• MATERIAL SUPPLIED:

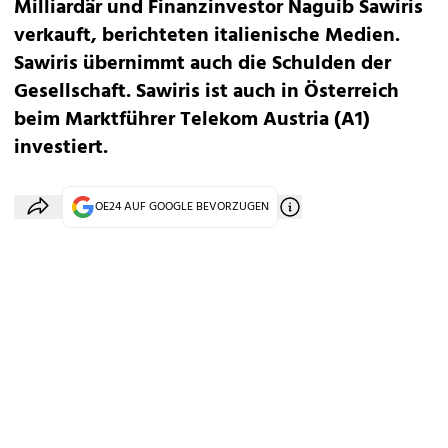
Milliardär und Finanzinvestor Naguib Sawiris
verkauft, berichteten italienische Medien.
Sawiris übernimmt auch die Schulden der
Gesellschaft. Sawiris ist auch in Österreich
beim Marktführer Telekom Austria (A1)
investiert.
OE24 AUF GOOGLE BEVORZUGEN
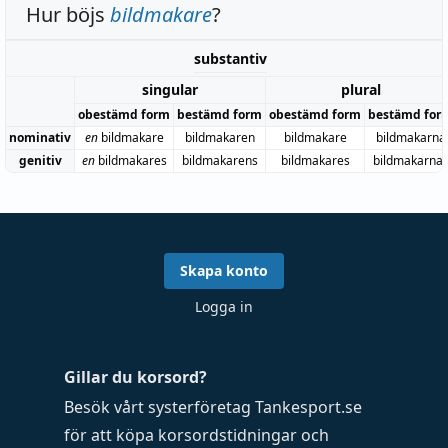
Hur böjs
bildmakare
?
substantiv
singular
plural
obestämd form
bestämd form
obestämd form
bestämd for
nominativ
en
bildmakare
bildmakaren
bildmakare
bildmakarna
genitiv
en
bildmakares
bildmakarens
bildmakares
bildmakarna
Skapa konto
Logga in
Gillar du korsord?
Besök vårt systerföretag
Tankesport.se
för att köpa
korsordstidningar
och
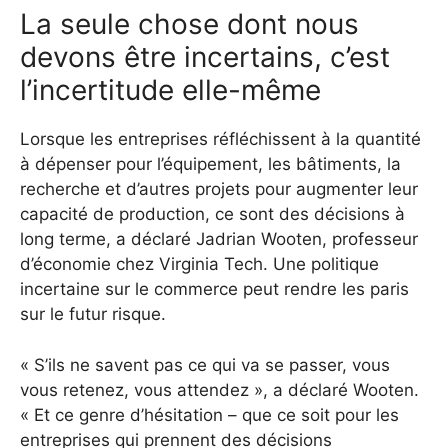
La seule chose dont nous
devons être incertains, c’est
l’incertitude elle-même
Lorsque les entreprises réfléchissent à la quantité
à dépenser pour l’équipement, les bâtiments, la
recherche et d’autres projets pour augmenter leur
capacité de production, ce sont des décisions à
long terme, a déclaré Jadrian Wooten, professeur
d’économie chez Virginia Tech.
Une politique
incertaine sur le commerce peut rendre les paris
sur le futur risque.
« S’ils ne savent pas ce qui va se passer, vous
vous retenez, vous attendez », a déclaré Wooten.
« Et ce genre d’hésitation – que ce soit pour les
entreprises qui prennent des décisions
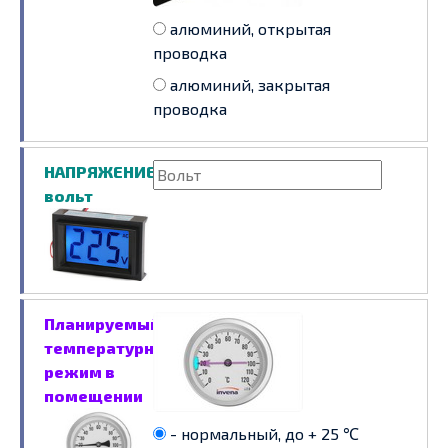
алюминий, открытая
проводка
алюминий, закрытая
проводка
НАПРЯЖЕНИЕ,
вольт
Планируемый
температурный
режим в
помещении
- нормальный, до + 25 ℃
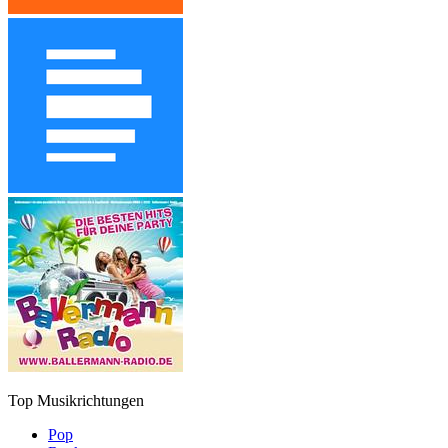
Top Musikrichtungen
Pop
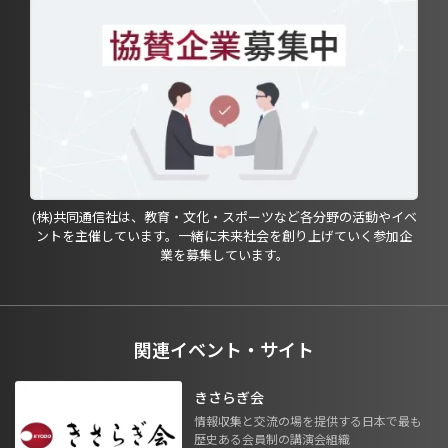
(株)共同通信社は、教育・文化・スポーツなど各分野の活動やイベ
ントを主催しています。一緒に未来社会を創り上げていく参加企
業を募集しています。
関連イベント・サイト
きさらぎ会
情報収集と交流の場を提供する日本で最も
歴史ある会員制の講演会組織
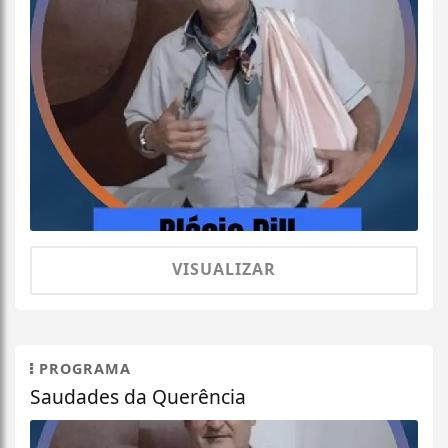
VISUALIZAR
PROGRAMA
Saudades da Querência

• WHAT IS EXPECTED: Leave the pictures out. Otherwise, output the listing above exactly.

• OUTPUT FOR THIS EXERCISE:
Milliardär und Finanzinvestor Naguib Sawiris
verkauft, berichteten italienische Medien.
Sawiris übernimmt auch die Schulden der
Gesellschaft. Sawiris ist auch in Österreich
beim Marktführer Telekom Austria (A1)
investiert.
OE24 AUF GOOGLE BEVORZUGEN
Hur böjs
bildmakare
?
substantiv
singular
plural
obestämd form
bestämd form
obestämd form
bestämd for
nominativ
en
bildmakare
bildmakaren
bildmakare
bildmakarna
genitiv
en
bildmakares
bildmakarens
bildmakares
bildmakarna
Skapa konto
Logga in
Gillar du korsord?
Besök vårt systerföretag
Tankesport.se
för att köpa
korsordstidningar
och
La seule chose dont nous
devons être incertains, c’est
l’incertitude elle-même
Lorsque les entreprises réfléchissent à la quantité
à dépenser pour l’équipement, les bâtiments, la
recherche et d’autres projets pour augmenter leur
capacité de production, ce sont des décisions à
long terme, a déclaré Jadrian Wooten, professeur
d’économie chez Virginia Tech.
Une politique
incertaine sur le commerce peut rendre les paris
sur le futur risque.
« S’ils ne savent pas ce qui va se passer, vous
vous retenez, vous attendez », a déclaré Wooten.
« Et ce genre d’hésitation – que ce soit pour les
entreprises qui prennent des décisions
алюминий, открытая
проводка
алюминий, закрытая
проводка
НАПРЯЖЕНИЕ,
вольт
Планируемый
температурный
режим в
помещении
- нормальный, до + 25 ℃
Top Musikrichtungen
Pop
(株)共同通信社は、教育・文化・スポーツなど各分野の活動やイベ
ントを主催しています。一緒に未来社会を創り上げていく参加企
業を募集しています。
関連イベント・サイト
きさらぎ会
情報収集と交流の場を提供する日本で最も
歴史ある会員制の講演会組織
VISUALIZAR
PROGRAMA
Saudades da Querência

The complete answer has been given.